The objective of the invention is to find a kind ofly can solve environmental issue in the prior art, catalyst performance is good, and the Preparation of Catalyst good reproducibility, the preparation method of raw material and lower-cost Cu-contained catalyst.
Preparation of catalysts method provided by the present invention is:
The co-precipitation work salting liquid of soluble metallic salt is mixed with a kind of organic acid or its ammonium salt aqueous solution coprecipitator, co-precipitation goes out a kind of mixture of insoluble metallic salt, obtain filter cake through aging, filtration, drying, roasting form the catalyst mix oxide again, and last compression moulding is catalyst.Catalyst can be sheet, column, bar shaped, sphere or other suitable shape.
Described soluble metallic salt can be mantoquita, zinc salt and aluminium salt, also can be mantoquita and zinc salt.They can be in chlorate, sulfate, nitrate and the acetate one or more; The organic acid coprecipitator is one or more in ethanedioic acid, malonic acid, succinic acid, glutaric acid and the ammonium salt thereof.Preferred malonic acid, ethanedioic acid and ammonium salt thereof.
The coprecipitation process of slaine:
With the slaine is that raw material is mixed with certain density co-precipitation work salting liquid, and solution concentration is 0.10M~0.80M, is preferably 0.30M~0.50M; With organic acid or ammonium is that raw material is mixed with certain density coprecipitator solution, and the concentration of solution is 0.1~0.8M, is preferably 0.3~0.5M, and its pH value is 3.0~7.0, is preferably 4.0~6.0; The precipitating reagent consumption is preferably 10~15% (by weight percentage) for surpassing stoichiometric 5~20% (by weight percentage) of the complete precipitation reaction of metal ion in the work salting liquid; Co-precipitation temperature is 15~70 ℃, is preferably 25~45 ℃.Under insulation and stirring condition, they are mixed, obtain the coprecipitate that suspends, step such as wear out, filter, dry and obtain the coprecipitate filter cake through being incubated again.

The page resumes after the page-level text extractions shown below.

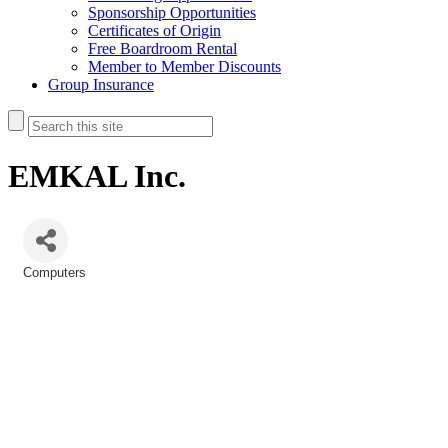
Sponsorship Opportunities
Certificates of Origin
Free Boardroom Rental
Member to Member Discounts
Group Insurance
EMKAL Inc.
Computers
Categories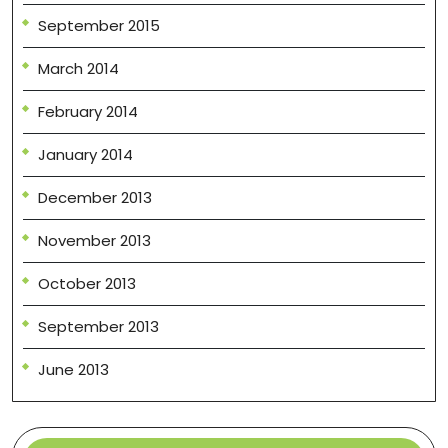
September 2015
March 2014
February 2014
January 2014
December 2013
November 2013
October 2013
September 2013
June 2013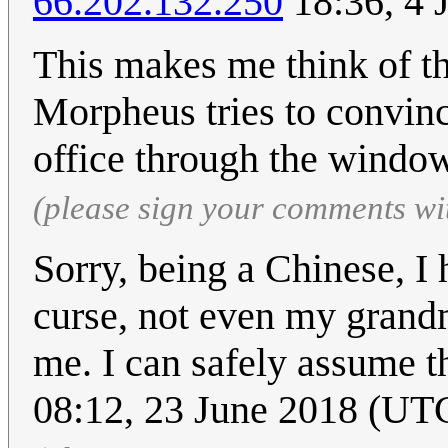
66.202.132.250
18:36, 4 
This makes me think of th
Morpheus tries to convin
office through the windo
(please sign your comments wi
Sorry, being a Chinese, I 
curse, not even my grandm
me. I can safely assume t
08:12, 23 June 2018 (UT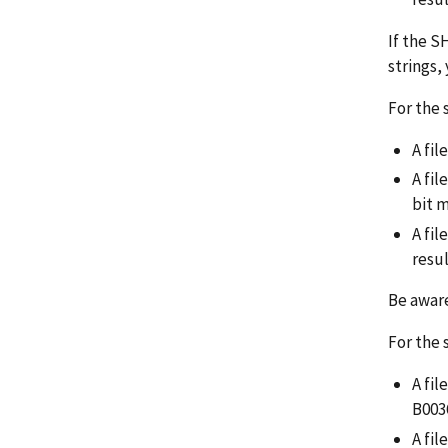
If the S
strings,
For the 
A fil
A fi
bit 
A fil
resu
Be aware
For the 
A fi
B003
A fi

Above-mentioned co-precipitation mode can be that the work salting liquid is joined in the precipitant solution, or precipitant solution is joined in the work salting liquid, also can be after they are heated respectively, joins in the stillpot simultaneously.
Above-mentioned coprecipitation process can be the work salting liquid to be joined respectively in two parallel gravity tanks simultaneously with precipitant solution be heated to 15~70 ℃, is preferably 25~45 ℃, joins simultaneously in the low level stillpot respectively under insulation and stirring condition.

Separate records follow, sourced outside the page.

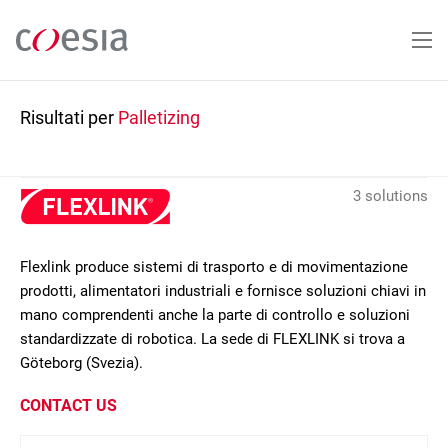
Salta
al
contenuto
principale
Risultati per
Palletizing
3 solutions
Flexlink produce sistemi di trasporto e di movimentazione
prodotti, alimentatori industriali e fornisce soluzioni chiavi in
mano comprendenti anche la parte di controllo e soluzioni
standardizzate di robotica. La sede di FLEXLINK si trova a
Göteborg (Svezia).
CONTACT US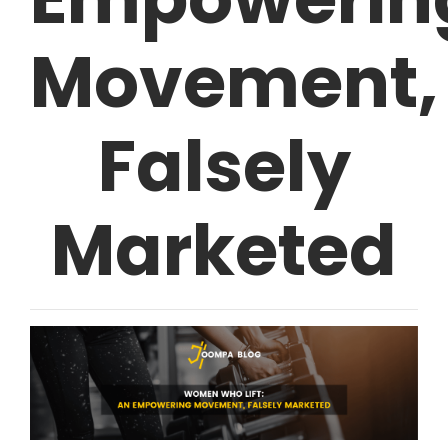
Movement,
Falsely
Marketed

The concrete preparation process of catalyst:
Above-mentioned coprecipitate filter cake is dry earlier, roasting again, the oxide mixture that obtains and a certain amount of pressing aid agent compression moulding promptly obtain catalyst.Baking temperature is 80~150 ℃, is preferably 100~120 ℃, and the time is 6~20 hours, is preferably 8~10 hours; Sintering temperature is 300~500 ℃, is preferably 340~370 ℃, and the time is 2~8 hours, is preferably 4~5 hours; The pressing aid agent is 2.0~5.0% with the ratio of butt weight, and the pressing aid agent can be graphite, stearic acid etc.
Above-mentioned oxide through step gained such as super-dry, roastings also can be mixed together evenly with pressing aid agent and adhesive, is pressed into catalyst.Adhesive can be zeolite, carborundum, silica, silica-alumina, silicate, aluminate and borate or the like
Catalyst of the present invention is the same with general Cu-contained catalyst, before use must be through reduction.Reducing medium can be pure hydrogen or contain hydrogen and nitrogen gas.Be warmed up to uniform temperature under reducing medium, constant temperature reduction is some to be cooled to after long-time to advance raw material under the reaction temperature and begin reaction.For avoiding occurring bigger temperature rise in the reduction process, even temperature runaway burns out catalyst, influence the catalytic performance of catalyst, reducing medium is preferably the nitrogen that contains 5% (volume) hydrogen, and programming rate should be strict controlled in the beds temperature rise and be lower than 20 ℃, reduction temperature is 200~250 ℃, is preferably 210~230 ℃.
Method for preparing catalyst of the present invention is suitable for various copper/zinc oxide/alumina Preparation of catalysts, as CO, CO
2And H
2Gaseous mixture synthesizing methanol catalyst system therefor; Low temperature conversion catalyst; Be particularly suitable for the preparation of the used copper/Zinc oxide catalytic of dehydrogenation of the gas phase hydrogenation and the alcohol of aldehyde, ketone.
Compared with prior art, method for preparing catalyst of the present invention is not owing to relate to the sodium problem of washing, not only simplified preparation flow, environmental issues such as useless and wastewater treatment have been eliminated because of the wave of washing the water purification that sodium causes, particularly since in the middle of this method insoluble salt coprecipitate structure single, thereby Preparation of Catalyst good reproducibility; And because in this coprecipitation process, copper and zinc precipitate simultaneously, generate the crystalline deposit thing of uniform ultrafine particle, gained catalyst specific surface, pore volume, aperture are bigger, heap is than higher, compare with the catalyst of conventional sodium carbonate method preparation, catalyst of the present invention has activity, selectivity is higher and stable better advantage, and catalyst raw material and preparation cost are reduced.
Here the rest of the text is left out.